On 4/8/25 5:11 AM, Richard Weinberger wrote:
On Mon, Apr 7, 2025 at 9:08 PM Darrick J. Wong djwong@kernel.org wrote:
It's also the default policy on Debian 12 and RHEL9 that if you're logged into the GUI, any program can run:
$ truncate -s 3g /tmp/a $ mkfs.hfs /tmp/a $ <write evil stuff on /tmp/a> $ udisksctl loop-setup -f /tmp/a $ udisksctl mount -b /dev/loopX
and the user never sees a prompt. GNOME and KDE both display a notification when the mount finishes, but by then it could be too late. Someone should file a CVE against them too.
At least on SUSE orphaned and other problematic filesystem kernel modules are blacklisted.
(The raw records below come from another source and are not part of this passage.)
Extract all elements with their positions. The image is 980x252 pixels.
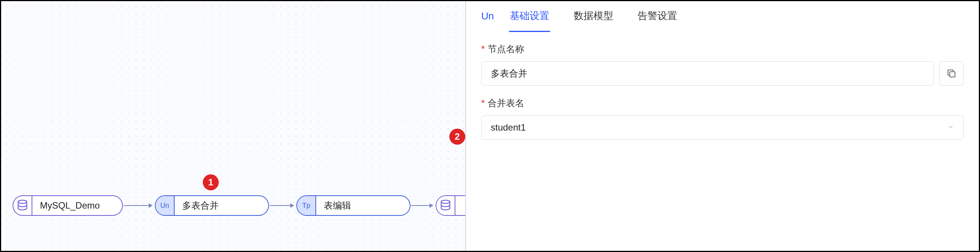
- database-icon: [436, 196, 455, 215]
- properties-panel: Un 基础设置 数据模型 告警设置 * 节点名称 * 合并表名 student: [465, 1, 979, 251]
- panel-type-tag: Un: [481, 10, 494, 22]
- svg-point-0: [18, 200, 27, 204]
- table-process-icon: Tp: [297, 196, 316, 215]
- node-source[interactable]: MySQL_Demo: [13, 195, 123, 216]
- field-node-name-label: * 节点名称: [481, 43, 964, 55]
- node-target[interactable]: [436, 195, 465, 216]
- field-merge-table-label: * 合并表名: [481, 97, 964, 109]
- tab-basic-settings[interactable]: 基础设置: [509, 1, 550, 32]
- node-merge[interactable]: Un 多表合并: [155, 195, 269, 216]
- database-icon: [13, 196, 32, 215]
- required-asterisk: *: [481, 44, 485, 54]
- chevron-down-icon: [947, 123, 954, 132]
- svg-point-1: [441, 200, 450, 204]
- copy-button[interactable]: [939, 61, 964, 86]
- tab-alert-settings[interactable]: 告警设置: [637, 1, 678, 32]
- step-badge-1: 1: [203, 174, 219, 190]
- step-badge-2: 2: [449, 129, 465, 145]
- properties-tabs: Un 基础设置 数据模型 告警设置: [481, 1, 964, 32]
- svg-rect-2: [950, 72, 955, 77]
- node-name-input[interactable]: [481, 61, 934, 86]
- node-source-label: MySQL_Demo: [32, 200, 110, 211]
- required-asterisk: *: [481, 98, 485, 108]
- flow-canvas[interactable]: MySQL_Demo Un 多表合并 1 Tp 表编辑 2: [1, 1, 465, 251]
- tab-data-model[interactable]: 数据模型: [573, 1, 614, 32]
- merge-table-select[interactable]: student1: [481, 115, 964, 140]
- edge-arrow: [270, 205, 293, 206]
- merge-table-value: student1: [491, 122, 526, 133]
- node-merge-label: 多表合并: [175, 199, 229, 212]
- node-table-edit-label: 表编辑: [316, 199, 362, 212]
- field-merge-table: * 合并表名 student1: [481, 97, 964, 140]
- edge-arrow: [411, 205, 433, 206]
- union-icon: Un: [156, 196, 175, 215]
- field-node-name: * 节点名称: [481, 43, 964, 86]
- copy-icon: [946, 68, 957, 79]
- node-table-edit[interactable]: Tp 表编辑: [296, 195, 410, 216]
- edge-arrow: [124, 205, 152, 206]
I wonder why other distros didn't follow this approach.
To be clear, RHEL9 ships a very limited set of filesystems, and as a result does not ship any of these oddball/orphaned filesystems.
While I agree w/ Darrick that the silent automounter is a risk in general, even for well-maintained filesystems, for distros like RHEL the attack surface is much more limited because the most problematic filesystems aren't available.
Not saying it solves the problem completely, just saying it's not as egregious as it might look from the original example.